▶ [EXERCISE INSTRUCTIONS]
Work out how many lines in the material beneath contain "información". Give only that number.

▶ [TASK MATERIAL]

□ □ □ □ □ □ □

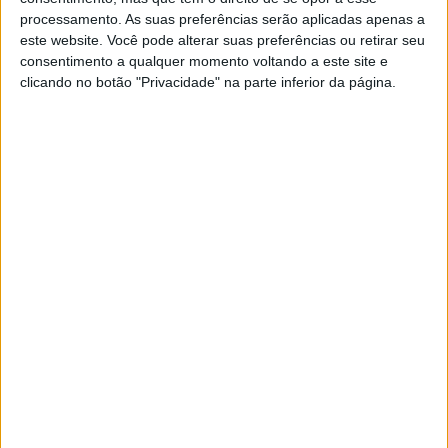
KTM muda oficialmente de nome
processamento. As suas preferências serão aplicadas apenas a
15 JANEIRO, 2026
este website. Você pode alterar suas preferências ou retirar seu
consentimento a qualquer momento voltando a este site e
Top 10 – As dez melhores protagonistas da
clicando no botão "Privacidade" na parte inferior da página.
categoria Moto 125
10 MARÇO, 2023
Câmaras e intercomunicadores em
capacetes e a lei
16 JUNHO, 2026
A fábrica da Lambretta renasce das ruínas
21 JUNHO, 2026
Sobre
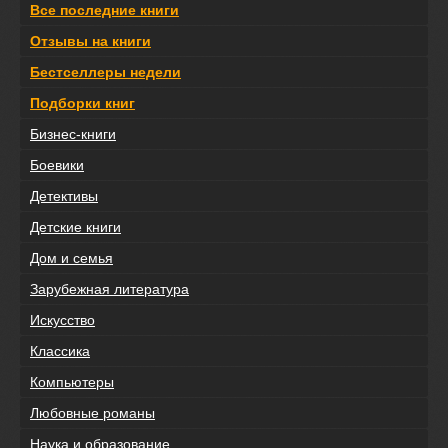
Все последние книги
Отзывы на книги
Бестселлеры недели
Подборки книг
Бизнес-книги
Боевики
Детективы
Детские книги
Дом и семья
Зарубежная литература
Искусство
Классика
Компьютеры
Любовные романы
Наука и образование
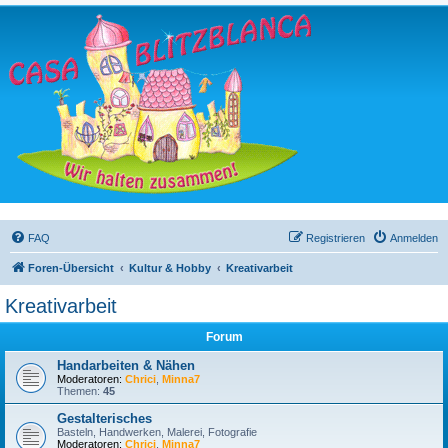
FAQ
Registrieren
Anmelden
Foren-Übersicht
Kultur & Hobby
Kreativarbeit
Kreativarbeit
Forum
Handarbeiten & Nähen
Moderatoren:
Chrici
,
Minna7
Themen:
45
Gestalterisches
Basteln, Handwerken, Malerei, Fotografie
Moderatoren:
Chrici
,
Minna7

□ □ □ □ □ □ □

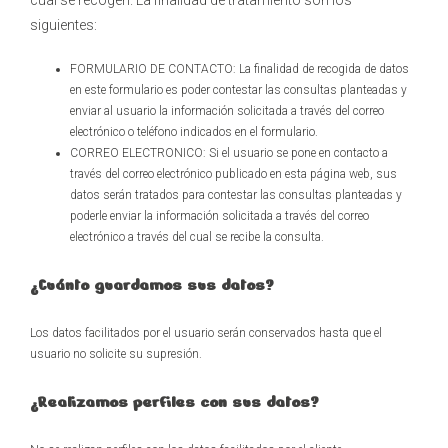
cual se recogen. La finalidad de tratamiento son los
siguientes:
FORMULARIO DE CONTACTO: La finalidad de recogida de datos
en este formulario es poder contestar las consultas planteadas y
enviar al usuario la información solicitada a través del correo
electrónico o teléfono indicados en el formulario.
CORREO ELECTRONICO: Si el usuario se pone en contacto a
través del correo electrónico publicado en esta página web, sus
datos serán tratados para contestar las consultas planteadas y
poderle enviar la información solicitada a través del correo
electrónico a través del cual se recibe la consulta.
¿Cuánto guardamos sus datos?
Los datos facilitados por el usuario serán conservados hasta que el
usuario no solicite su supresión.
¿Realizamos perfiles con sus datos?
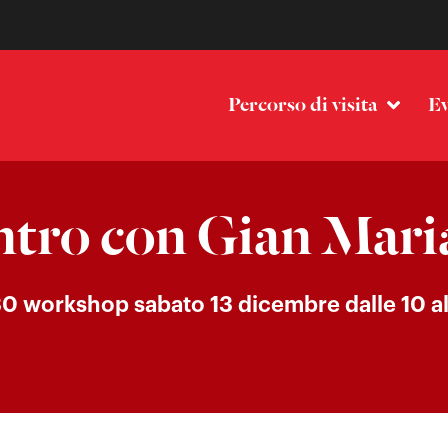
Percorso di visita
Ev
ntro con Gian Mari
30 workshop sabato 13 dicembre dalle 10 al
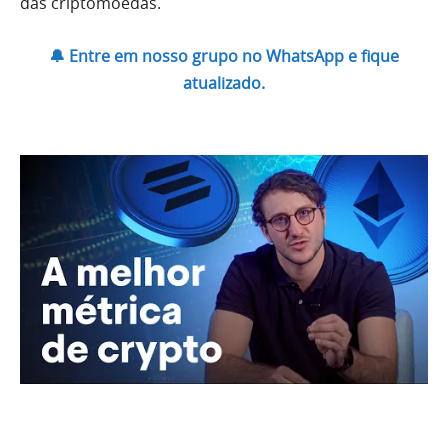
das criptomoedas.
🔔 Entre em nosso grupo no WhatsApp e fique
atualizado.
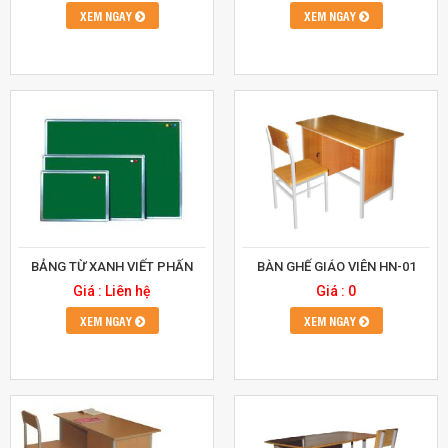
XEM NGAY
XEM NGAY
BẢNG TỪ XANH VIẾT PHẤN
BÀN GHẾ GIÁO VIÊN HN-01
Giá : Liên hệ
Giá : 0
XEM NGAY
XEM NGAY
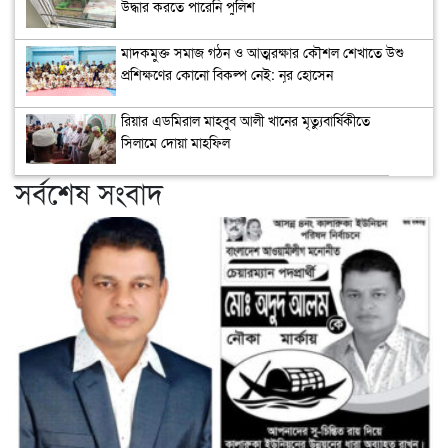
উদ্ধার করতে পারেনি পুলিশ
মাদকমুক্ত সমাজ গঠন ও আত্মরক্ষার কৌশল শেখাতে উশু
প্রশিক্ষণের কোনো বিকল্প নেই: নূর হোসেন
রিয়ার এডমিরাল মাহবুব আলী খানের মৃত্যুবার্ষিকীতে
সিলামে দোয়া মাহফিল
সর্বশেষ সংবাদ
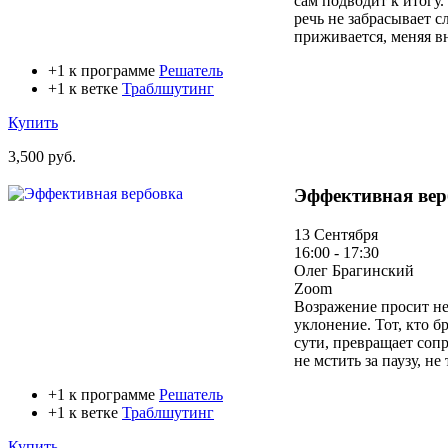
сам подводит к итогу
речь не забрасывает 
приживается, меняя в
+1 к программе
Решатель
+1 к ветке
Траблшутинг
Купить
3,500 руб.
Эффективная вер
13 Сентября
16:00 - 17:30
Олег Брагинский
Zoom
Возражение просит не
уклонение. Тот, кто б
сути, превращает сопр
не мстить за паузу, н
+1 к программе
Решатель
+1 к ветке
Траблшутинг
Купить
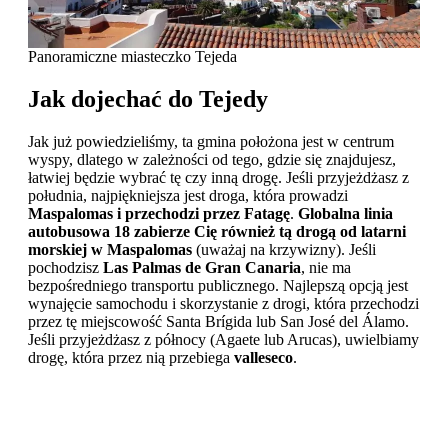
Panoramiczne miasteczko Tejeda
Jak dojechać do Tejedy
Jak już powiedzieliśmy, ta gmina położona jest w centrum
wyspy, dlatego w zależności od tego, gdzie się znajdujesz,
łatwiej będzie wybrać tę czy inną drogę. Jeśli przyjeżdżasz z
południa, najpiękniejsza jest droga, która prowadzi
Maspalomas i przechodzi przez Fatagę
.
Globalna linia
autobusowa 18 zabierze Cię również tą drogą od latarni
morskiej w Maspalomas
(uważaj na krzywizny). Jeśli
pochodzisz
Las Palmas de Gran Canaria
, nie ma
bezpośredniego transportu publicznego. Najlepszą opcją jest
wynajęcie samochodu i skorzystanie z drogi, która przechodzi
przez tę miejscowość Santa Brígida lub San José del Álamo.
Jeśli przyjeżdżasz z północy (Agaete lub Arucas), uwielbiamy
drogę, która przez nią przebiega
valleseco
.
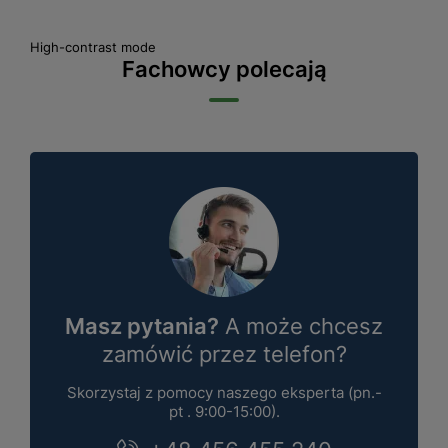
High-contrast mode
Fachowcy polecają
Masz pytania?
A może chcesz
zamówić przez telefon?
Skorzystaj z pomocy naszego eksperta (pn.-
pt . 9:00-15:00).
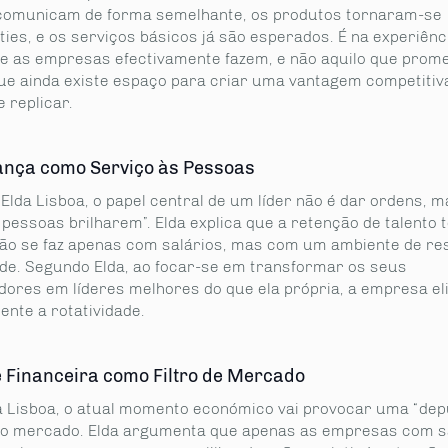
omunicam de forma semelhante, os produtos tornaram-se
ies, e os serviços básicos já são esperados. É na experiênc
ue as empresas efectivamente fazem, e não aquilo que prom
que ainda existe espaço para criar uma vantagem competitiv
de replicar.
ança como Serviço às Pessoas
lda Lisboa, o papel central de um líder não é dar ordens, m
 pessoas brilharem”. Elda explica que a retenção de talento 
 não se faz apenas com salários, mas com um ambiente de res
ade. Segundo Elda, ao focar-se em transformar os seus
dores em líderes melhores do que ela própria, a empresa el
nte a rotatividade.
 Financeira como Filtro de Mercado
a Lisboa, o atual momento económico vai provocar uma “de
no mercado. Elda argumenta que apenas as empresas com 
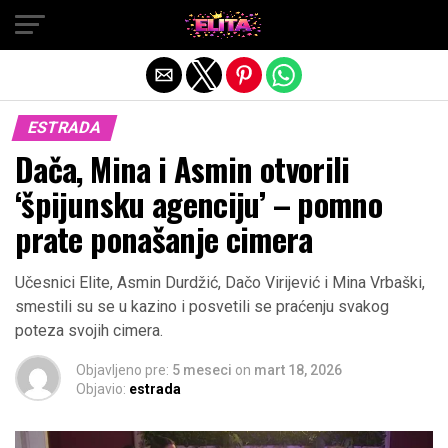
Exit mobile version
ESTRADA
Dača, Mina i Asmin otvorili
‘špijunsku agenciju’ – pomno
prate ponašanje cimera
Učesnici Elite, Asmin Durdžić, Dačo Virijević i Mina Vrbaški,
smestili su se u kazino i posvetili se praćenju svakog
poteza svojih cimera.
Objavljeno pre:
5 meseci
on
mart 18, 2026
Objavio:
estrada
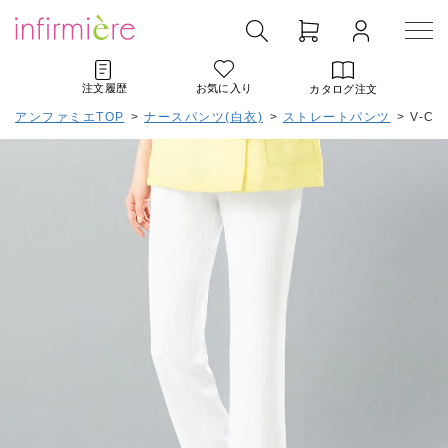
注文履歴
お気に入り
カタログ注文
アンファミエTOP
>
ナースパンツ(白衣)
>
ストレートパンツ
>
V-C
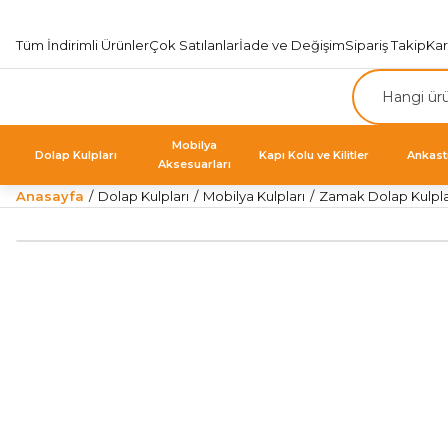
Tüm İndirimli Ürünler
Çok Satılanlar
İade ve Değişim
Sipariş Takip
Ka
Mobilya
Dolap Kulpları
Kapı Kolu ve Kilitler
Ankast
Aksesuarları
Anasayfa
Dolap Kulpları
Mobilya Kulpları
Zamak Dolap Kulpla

□ □ □ □ □ □ □

▶ [ANSWER TO THE PROBLEM]
2